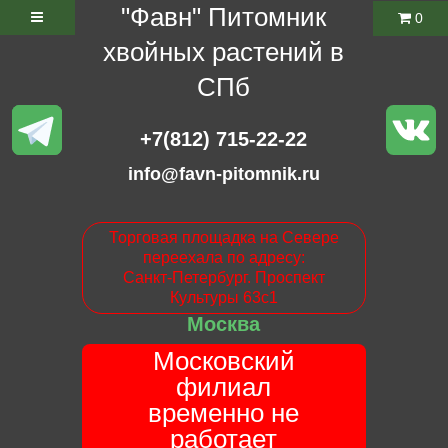
"Фавн" Питомник
0
хвойных растений в
СПб
+7(812) 715-22-22
info@favn-pitomnik.ru
Торговая площадка на Севере
переехала по адресу:
Санкт-Петербург. Проспект
Культуры 63с1
Москва
Московский
филиал
временно не
работает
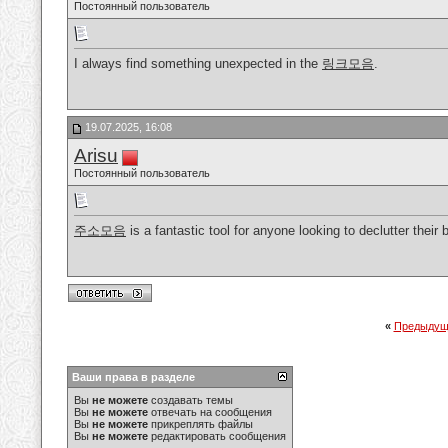
Постоянный пользователь
I always find something unexpected in the
링크모음
.
19.07.2025, 16:08
Arisu
Постоянный пользователь
주소모음
is a fantastic tool for anyone looking to declutter their 
«
Предыдущ
Ваши права в разделе
Вы
не можете
создавать темы
Вы
не можете
отвечать на сообщения
Вы
не можете
прикреплять файлы
Вы
не можете
редактировать сообщения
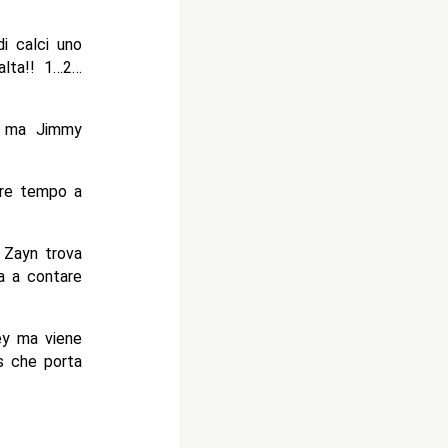
i calci uno
alta!! 1…2…
s ma Jimmy
are tempo a
 Zayn trova
va a contare
ey ma viene
ss che porta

§ Task statement: Please output the records exactly, leaving the pictures out.

§ Solution below:
"Фавн" Питомник
0
хвойных растений в
СПб
+7(812) 715-22-22
info@favn-pitomnik.ru
Торговая площадка на Севере
переехала по адресу:
Санкт-Петербург. Проспект
Культуры 63с1
Москва
Московский
филиал
временно не
работает
Постоянный пользователь
I always find something unexpected in the
링크모음
.
19.07.2025, 16:08
Arisu
Постоянный пользователь
주소모음
is a fantastic tool for anyone looking to declutter their 
«
Предыдущ
Ваши права в разделе
Вы
не можете
создавать темы
Вы
не можете
отвечать на сообщения
Вы
не можете
прикреплять файлы
Вы
не можете
редактировать сообщения
i calci uno
alta!! 1…2…
s ma Jimmy
are tempo a
 Zayn trova
va a contare
ey ma viene
ss che porta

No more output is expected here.